Recently, we learned of a scandal out of the United States that cost a top CEO his job. On August 6, Mark Hurd, the chair, CEO, and president of Hewlett Packard for the past five years, “resigned” under intense pressure from the board.
While it was an allegation of sexual harassment that set the wheels of this resignation in motion, it turned out to be a relatively modest item that caused his demise: the fudging of expense reports. The story as reported by the media has application in Canada and reminds us that employees’ conduct at work can have unintended consequences.
Sexual harassment complaint
As the media reported, a complaint of sexual harassment was made against Hurd on June 28, 2010, by an HP contractor, Jodie Fisher. She had been retained to assist in organizing CEO/executive summit meetings where top HP customers were wooed. Hurd would attend these meetings with Fisher as his guide. He would then unwind after a day’s hard work, and Fisher would be his dinner companion.

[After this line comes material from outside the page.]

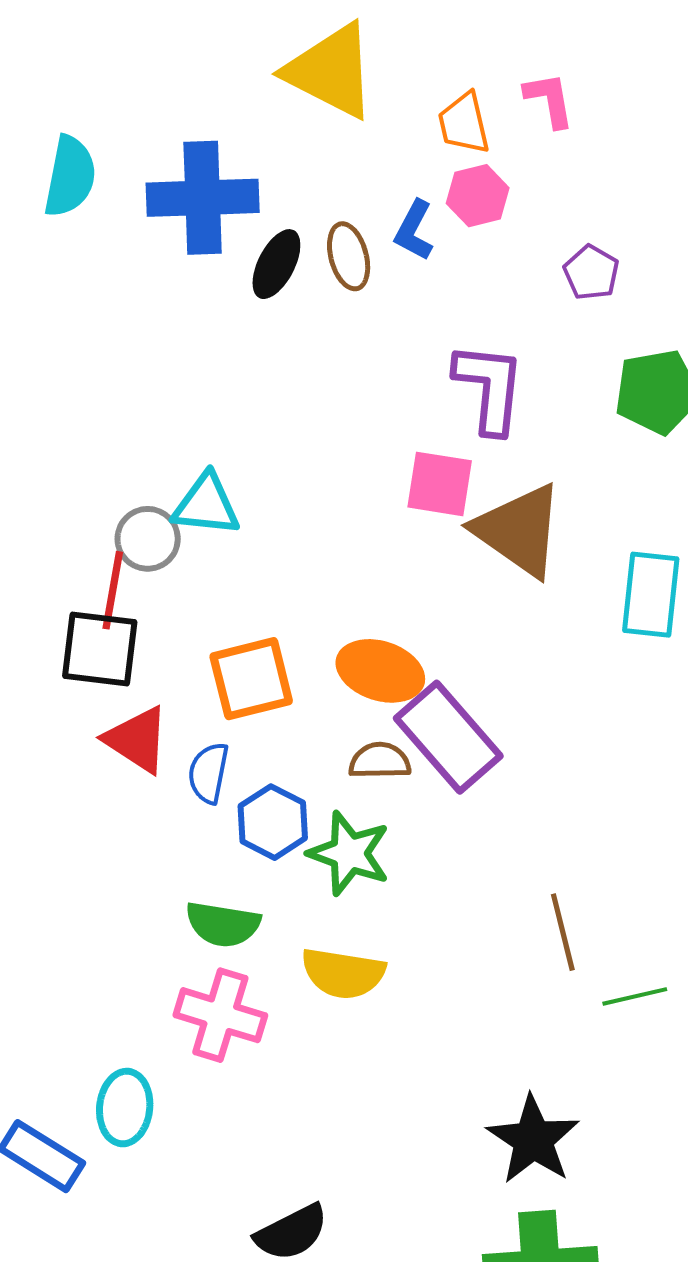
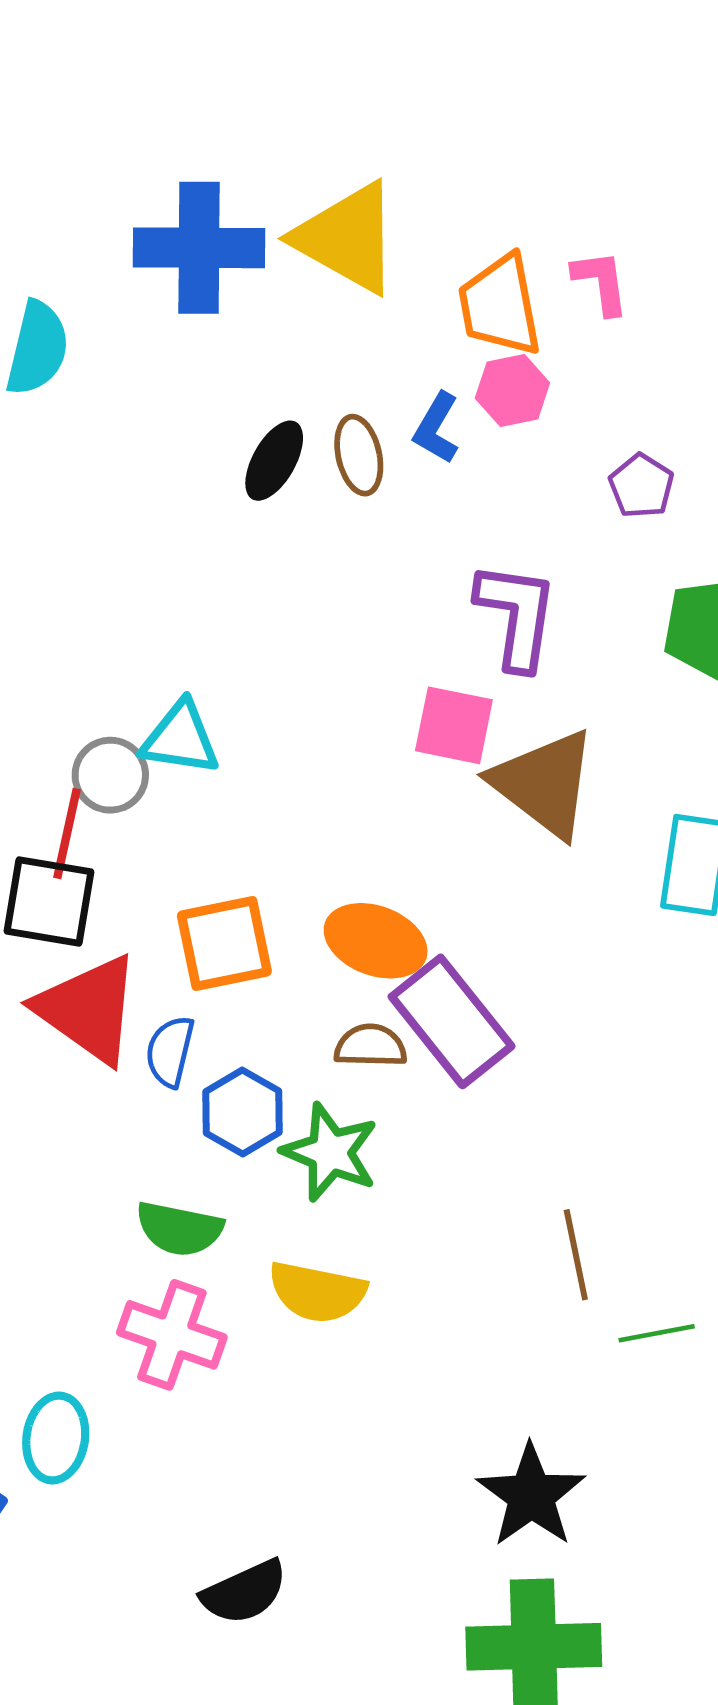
orange trapezoid: (464, 123) -> (500, 305), size x1.4
blue cross: (203, 198) -> (199, 248), moved
red triangle: (137, 740) -> (88, 1009), size x1.4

As soon as the complaint was received by Hurd on June 28, he passed it along to HP’s general counsel, who in turn immediately notified the board. The board appointed an independent investigator. At the conclusion of the investigation, the board concluded that Fisher’s sexual harassment complaint against Hurd was unfounded.
This wasn’t the end of the matter, though. Reports indicate that the sexual harassment investigation uncovered that Hurd had submitted expenses that misstated who he was dining with after these customer meetings. The expenses indicated that Hurd either ate alone or with someone other than Fisher when in fact he had been dining with Fisher.

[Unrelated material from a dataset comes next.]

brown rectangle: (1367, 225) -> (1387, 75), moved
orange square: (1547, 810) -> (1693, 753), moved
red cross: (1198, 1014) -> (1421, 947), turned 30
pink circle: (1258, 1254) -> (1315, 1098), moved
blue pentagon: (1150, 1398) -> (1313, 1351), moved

The total of the misstated expenses was $20,000 — but the amount involved wasn’t the key point. What caused the board consternation was that Hurd had fudged his expenses and had sought to hide his relationship with Fisher. It’s been reported that the board felt that Hurd had broken the trust between him and the board and so he had to leave.
At the end of the day, Hurd agreed that he had formed a “close personal relationship” with Fisher. Both he and Fisher have denied an affair, but Hurd apparently has paid Fisher a sum of money to settle her claim against him. He also stated upon his resignation that there were instances in which he didn’t live up to the standards and principles of trust, respect, and integrity that he had espoused at HP. It would be difficult for him to continue as an effective leader.
As a result of his resignation, Hurd will be paid more than $12 million in severance, and he will receive over 330,000 restricted shares worth over $16 million. (See severance agreement) In the meantime, HP’s stock lost 10 percent of its value in large part it seems because Hurd was such a respected and capable president and the market worried that his resignation would be a huge loss to HP. Hurd is only 53 years old, and his deal with HP that we have reviewed doesn’t include a noncompete. So we can expect him to bounce back in the business world some time soon.
The moral of the story may be this: The mighty may fall, but sometimes the landing is not too shabby. This morality tale also reminds us, wherever we work and whether in the United States or Canada, that the way employees behave at work can have lasting and sometimes unintended consequences for executives, those who bring complaints, and employers.